If Motiejunas signs an offer sheet with another team, the Rockets would then have three days to match. The only teams that have the cap space to outright sign Motiejunas (not including exceptions) are Indiana, Minnesota, Utah, Phoenix, Brooklyn, Denver, and Philadelphia. You can scratch the 76ers off that list due to their glut of big men; the same goes for Utah with Favors and Gobert entrenched. Indiana only has $5,638,276 available, a figure around the ballpark I think the Rockets would gladly match and Motiejunas would be doubtful to even accept in the first place. The only real threats seem to be Denver, Brooklyn, and Phoenix. Even Minnesota, with $8,360,830 under the cap, does not seem to have what I predict it would take to steal the Lithuanian forward away from Houston.

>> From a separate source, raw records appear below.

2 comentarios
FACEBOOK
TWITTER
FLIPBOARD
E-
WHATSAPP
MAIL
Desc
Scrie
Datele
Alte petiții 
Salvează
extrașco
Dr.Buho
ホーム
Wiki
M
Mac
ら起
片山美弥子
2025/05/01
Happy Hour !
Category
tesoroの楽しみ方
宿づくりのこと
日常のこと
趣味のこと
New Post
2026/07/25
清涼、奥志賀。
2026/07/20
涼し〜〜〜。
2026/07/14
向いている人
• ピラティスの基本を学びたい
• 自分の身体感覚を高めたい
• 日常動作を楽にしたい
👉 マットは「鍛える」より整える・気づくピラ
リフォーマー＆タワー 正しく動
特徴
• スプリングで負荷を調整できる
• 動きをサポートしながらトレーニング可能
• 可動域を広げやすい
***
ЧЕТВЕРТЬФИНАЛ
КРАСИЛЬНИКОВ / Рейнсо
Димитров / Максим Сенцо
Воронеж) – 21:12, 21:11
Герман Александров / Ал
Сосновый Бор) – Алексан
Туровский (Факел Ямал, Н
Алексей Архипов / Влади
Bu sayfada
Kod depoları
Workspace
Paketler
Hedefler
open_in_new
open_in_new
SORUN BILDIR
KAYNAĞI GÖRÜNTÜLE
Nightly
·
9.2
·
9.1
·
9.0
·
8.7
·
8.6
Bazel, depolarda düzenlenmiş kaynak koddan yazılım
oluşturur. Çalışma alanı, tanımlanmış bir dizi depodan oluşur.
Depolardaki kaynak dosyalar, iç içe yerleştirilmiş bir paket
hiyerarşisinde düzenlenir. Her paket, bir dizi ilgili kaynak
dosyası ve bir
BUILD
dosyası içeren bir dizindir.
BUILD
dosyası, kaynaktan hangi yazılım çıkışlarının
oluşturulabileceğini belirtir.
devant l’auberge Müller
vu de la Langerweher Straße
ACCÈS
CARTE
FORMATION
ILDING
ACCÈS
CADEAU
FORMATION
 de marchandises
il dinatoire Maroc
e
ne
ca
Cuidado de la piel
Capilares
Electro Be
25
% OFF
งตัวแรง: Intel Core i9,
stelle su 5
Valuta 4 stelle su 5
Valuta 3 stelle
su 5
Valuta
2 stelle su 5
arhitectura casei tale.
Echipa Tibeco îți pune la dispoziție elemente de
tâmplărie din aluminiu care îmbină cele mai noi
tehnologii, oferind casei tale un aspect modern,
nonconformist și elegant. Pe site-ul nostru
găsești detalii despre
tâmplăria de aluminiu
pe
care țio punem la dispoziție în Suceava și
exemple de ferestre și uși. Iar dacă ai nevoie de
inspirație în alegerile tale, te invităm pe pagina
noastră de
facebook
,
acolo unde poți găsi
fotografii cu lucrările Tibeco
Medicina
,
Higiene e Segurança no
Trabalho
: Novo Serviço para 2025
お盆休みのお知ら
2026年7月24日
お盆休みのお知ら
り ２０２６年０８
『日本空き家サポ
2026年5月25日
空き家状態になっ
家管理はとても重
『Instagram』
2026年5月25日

I’m biased, but Motiejunas looks to me like far and away the best available free agent remaining. Who knows what Brooklyn, Denver, and Phoenix are planning or whether they’d prefer to preserve their space for next summer.
If he’s determined to leave Houston, has soured on this situation, or just wants to bet on himself again next summer, Motiejunas can accept the Rockets’ qualifying offer, play for the year, and become a free agent again next summer. The fact that we have yet to even hear any firm rumors of interest from other teams makes me think Motiejunas has little to no leverage in this situation. Now, barring some unexpected development, it will all come down to whether he is willing to lock himself in at whatever figure the Rockets have in mind. D’Antoni might be telling Motiejunas that he can shine in his system. On the flip side, if D-Mo shines, its in his interest to bet on himself for next summer. How confident is he in his health? For the Rockets’ sake, I maintain that I hope the two parties are able to arrive at a long term agreement.